Realmente felizes vivemos, amigáveis ​​em meio ao hostil. Entre homens hostis vivemos livres do ódio.

Comentário profundo

Este versículo, juntamente com os dois seguintes (198 e 199), surgiu de uma disputa entre dois reinos vizinhos. Os residentes de Kapilavastu e Koliya partilhavam o mesmo rio e o conflito sobre os direitos da água passou de disputas pessoais a tensões em toda a aldeia e, eventualmente, à beira de uma guerra entre as duas nações. O Buda interveio com seus poderes psíquicos para mediar e restaurar a paz. Ele ensinou que num mundo cheio de ódio e conflito, viver sem inimizade é uma grande felicidade. O Buda enfatiza que somente a compaixão pode dissolver o ódio. Esta história ilustra como pequenas disputas não resolvidas – se não forem controladas – podem transformar-se numa destruição catastrófica.

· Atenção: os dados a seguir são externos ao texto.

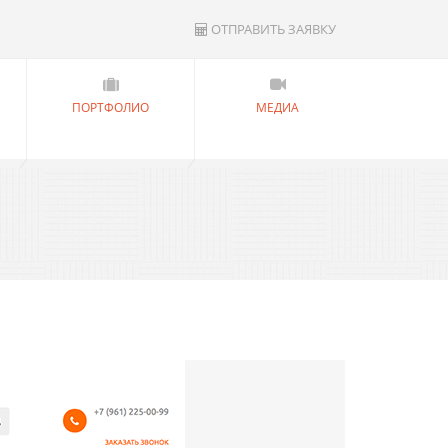
ОТПРАВИТЬ ЗАЯВКУ
ПОРТФОЛИО
МЕДИА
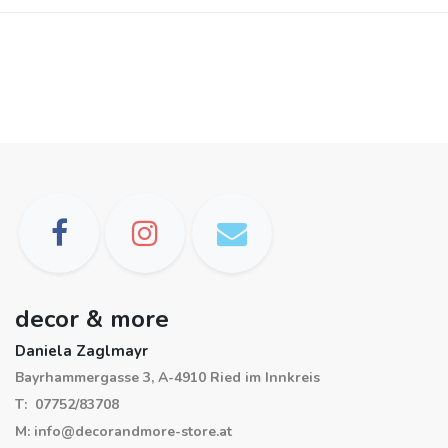
decor & more
Daniela Zaglmayr
Bayrhammergasse 3, A-4910 Ried im Innkreis
T: 07752/83708
M: info@decorandmore-store.at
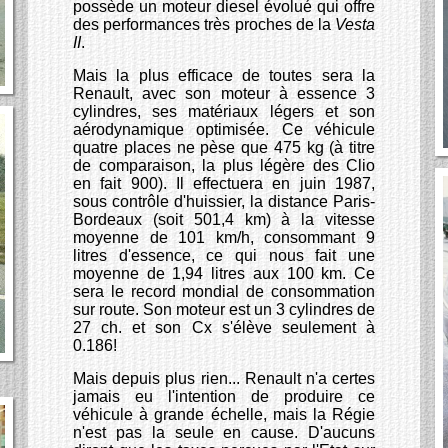
possède un moteur diesel évolué qui offre
des performances très proches de la
Vesta
II
.
Mais la plus efficace de toutes sera la
Renault, avec son moteur à essence 3
cylindres, ses matériaux légers et son
aérodynamique optimisée. Ce véhicule
quatre places ne pèse que 475 kg (à titre
de comparaison, la plus légère des Clio
en fait 900). Il effectuera en juin 1987,
sous contrôle d'huissier, la distance Paris-
Bordeaux (soit 501,4 km) à la vitesse
moyenne de 101 km/h, consommant 9
litres d'essence, ce qui nous fait une
moyenne de 1,94 litres aux 100 km. Ce
sera le record mondial de consommation
sur route. Son moteur est un 3 cylindres de
27 ch. et son Cx s'élève seulement à
0.186!
Mais depuis plus rien... Renault n'a certes
jamais eu l'intention de produire ce
véhicule à grande échelle, mais la Régie
n'est pas la seule en cause. D'aucuns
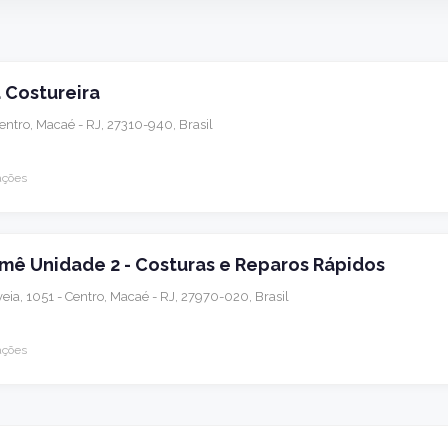
 Costureira
Centro, Macaé - RJ, 27310-940, Brasil
ações
mê Unidade 2 - Costuras e Reparos Rápidos
veia, 1051 - Centro, Macaé - RJ, 27970-020, Brasil
ações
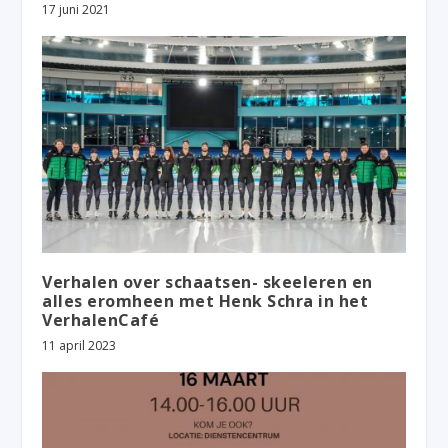
17 juni 2021
Verhalen over schaatsen- skeeleren en
alles eromheen met Henk Schra in het
VerhalenCafé
11 april 2023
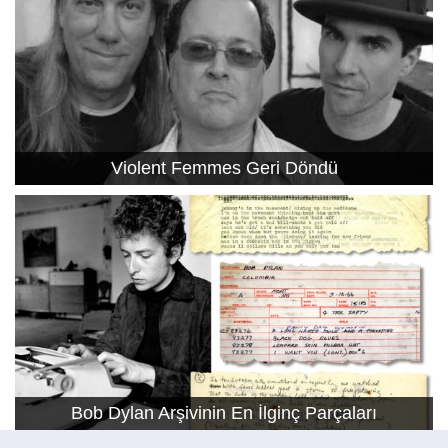
Violent Femmes Geri Döndü
Bob Dylan Arşivinin En İlginç Parçaları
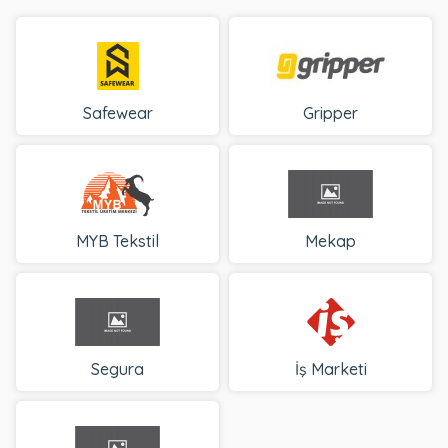
Safewear
Gripper
MYB Tekstil
Mekap
Segura
İş Marketi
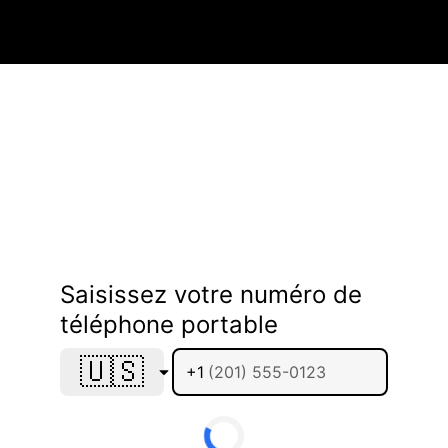
Saisissez votre numéro de
téléphone portable
🇺🇸
+1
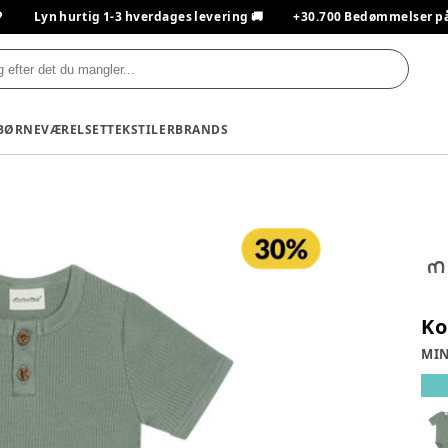

Lyn hurtig 1-3 hverdages levering 🚚
+30.700 Bedømmelser på T
BØRNEVÆRELSET
TEKSTILER
BRANDS
Ko
MI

Assim como uma pequena faísca pode se tornar um grande incêndio, a raiva não controlada destrói relacionamentos duradouros e gera uma miséria profunda. Para superar isso, é preciso cultivar a sabedoria e a compaixão, assumir a responsabilidade pelas próprias ações, pedir desculpas quando for culpado e praticar o perdão. Em última análise, devemos ser nós a desatar os nós do ódio que criámos. Para o praticante, viver sem inimizade é um caminho para a paz e a libertação, garantindo que não se guardem sementes de discórdia.